[Records to process — start]
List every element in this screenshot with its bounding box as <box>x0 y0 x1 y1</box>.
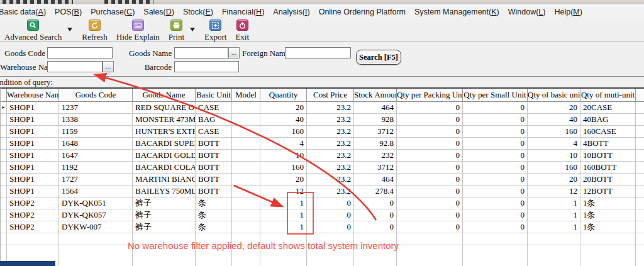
column-header-basic-unit[interactable]: Basic Unit <box>196 89 232 102</box>
refresh-button[interactable]: Refresh <box>77 19 111 42</box>
table-cell[interactable]: 3712 <box>354 162 397 174</box>
column-header-warehouse-name[interactable]: Warehouse Name <box>7 89 59 102</box>
table-cell[interactable]: 10 <box>528 150 580 162</box>
table-cell[interactable]: 1 <box>528 221 580 233</box>
table-cell[interactable] <box>636 150 644 162</box>
table-cell[interactable]: 1192 <box>59 162 133 174</box>
table-cell[interactable]: DYKW-007 <box>59 221 133 233</box>
table-cell[interactable]: 40BAG <box>580 114 636 126</box>
table-cell[interactable] <box>636 186 644 197</box>
table-cell[interactable]: DYK-QK057 <box>59 209 133 221</box>
exit-button[interactable]: Exit <box>231 19 253 42</box>
table-cell[interactable]: 464 <box>354 174 397 186</box>
table-cell[interactable]: 23.2 <box>307 126 354 138</box>
column-header-model[interactable]: Model <box>232 89 260 102</box>
table-cell[interactable]: CASE <box>196 102 232 114</box>
menu-item-financial[interactable]: Financial(H) <box>218 8 269 16</box>
table-cell[interactable]: 160 <box>260 162 307 174</box>
row-selector-cell[interactable] <box>1 209 7 221</box>
table-cell[interactable]: 0 <box>397 150 463 162</box>
row-selector-cell[interactable] <box>1 221 7 233</box>
table-cell[interactable]: 0 <box>463 150 528 162</box>
table-cell[interactable]: 1条 <box>580 197 636 209</box>
table-cell[interactable] <box>232 186 260 197</box>
table-cell[interactable]: 4 <box>528 138 580 150</box>
table-row[interactable]: SHOP11648BACARDI SUPERIOBOTT423.292.8004… <box>1 138 644 150</box>
table-cell[interactable]: 12BOTT <box>580 186 636 197</box>
table-cell[interactable]: BOTT <box>196 186 232 197</box>
table-cell[interactable]: SHOP2 <box>7 209 59 221</box>
table-cell[interactable]: 160CASE <box>580 126 636 138</box>
table-cell[interactable]: 23.2 <box>307 138 354 150</box>
goods-name-browse-button[interactable]: ... <box>228 47 240 58</box>
table-cell[interactable]: 0 <box>397 102 463 114</box>
table-cell[interactable]: 0 <box>463 126 528 138</box>
table-cell[interactable]: 23.2 <box>307 162 354 174</box>
row-selector-cell[interactable] <box>1 197 7 209</box>
table-cell[interactable]: 0 <box>397 138 463 150</box>
table-cell[interactable]: MARTINI BIANCO <box>133 174 196 186</box>
table-cell[interactable]: 1338 <box>59 114 133 126</box>
row-selector-cell[interactable] <box>1 174 7 186</box>
table-cell[interactable] <box>232 209 260 221</box>
table-cell[interactable]: 10BOTT <box>580 150 636 162</box>
table-cell[interactable] <box>636 114 644 126</box>
print-button[interactable]: Print <box>164 19 189 42</box>
column-header-qty-per-packing-unit[interactable]: Qty per Packing Unit <box>397 89 463 102</box>
row-selector-cell[interactable] <box>1 138 7 150</box>
table-cell[interactable]: 0 <box>354 197 397 209</box>
table-cell[interactable] <box>636 126 644 138</box>
table-cell[interactable] <box>232 102 260 114</box>
table-cell[interactable] <box>232 174 260 186</box>
table-cell[interactable]: 23.2 <box>307 174 354 186</box>
table-cell[interactable]: 裤子 <box>133 209 196 221</box>
table-cell[interactable] <box>232 114 260 126</box>
table-cell[interactable]: 23.2 <box>307 114 354 126</box>
table-cell[interactable]: 0 <box>397 221 463 233</box>
table-cell[interactable] <box>636 174 644 186</box>
table-cell[interactable]: 160 <box>260 126 307 138</box>
table-row[interactable]: SHOP2DYK-QK057裤子条1000011条 <box>1 209 644 221</box>
table-cell[interactable]: 232 <box>354 150 397 162</box>
table-cell[interactable]: BACARDI GOLD 750 <box>133 150 196 162</box>
table-cell[interactable]: SHOP2 <box>7 221 59 233</box>
table-cell[interactable]: SHOP1 <box>7 138 59 150</box>
table-cell[interactable]: SHOP1 <box>7 150 59 162</box>
row-selector-cell[interactable] <box>1 150 7 162</box>
table-cell[interactable]: 0 <box>397 174 463 186</box>
table-cell[interactable]: SHOP2 <box>7 197 59 209</box>
column-header-qty-of-muti-unit[interactable]: Qty of muti-unit <box>580 89 636 102</box>
table-cell[interactable]: 1727 <box>59 174 133 186</box>
table-cell[interactable]: 裤子 <box>133 221 196 233</box>
table-cell[interactable]: 0 <box>463 162 528 174</box>
column-header-qty-of-basic-unit[interactable]: Qty of basic unit <box>528 89 580 102</box>
row-selector-cell[interactable]: ▸ <box>1 102 7 114</box>
table-cell[interactable]: BACARDI COLA CA <box>133 162 196 174</box>
table-cell[interactable]: 1648 <box>59 138 133 150</box>
table-cell[interactable]: 3712 <box>354 126 397 138</box>
table-cell[interactable] <box>636 102 644 114</box>
table-cell[interactable]: 0 <box>307 221 354 233</box>
table-cell[interactable]: DYK-QK051 <box>59 197 133 209</box>
table-cell[interactable]: BOTT <box>196 162 232 174</box>
table-cell[interactable]: 40 <box>260 114 307 126</box>
table-cell[interactable] <box>636 162 644 174</box>
chevron-down-icon[interactable] <box>190 28 195 31</box>
table-cell[interactable]: 20 <box>528 102 580 114</box>
table-row[interactable]: ▸SHOP11237RED SQUARE ORANCASE2023.246400… <box>1 102 644 114</box>
table-cell[interactable]: 20 <box>528 174 580 186</box>
table-cell[interactable]: SHOP1 <box>7 162 59 174</box>
table-cell[interactable] <box>232 126 260 138</box>
table-cell[interactable]: 0 <box>397 186 463 197</box>
table-cell[interactable]: 0 <box>397 197 463 209</box>
table-cell[interactable]: 160 <box>528 126 580 138</box>
table-row[interactable]: SHOP2DYKW-007裤子条1000011条 <box>1 221 644 233</box>
table-cell[interactable]: 20CASE <box>580 102 636 114</box>
menu-item-stock[interactable]: Stock(E) <box>179 8 218 16</box>
barcode-input[interactable] <box>174 61 239 72</box>
row-selector-cell[interactable] <box>1 186 7 197</box>
menu-item-system-management[interactable]: System Management(K) <box>410 8 504 16</box>
table-cell[interactable]: 12 <box>528 186 580 197</box>
table-cell[interactable]: 0 <box>397 162 463 174</box>
search-button[interactable]: Search [F5] <box>356 50 401 65</box>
[Records to process — finish]
> Task directions:
Report how many lines in the listing include the word "selector". Give nothing but the count.

> Solution:
8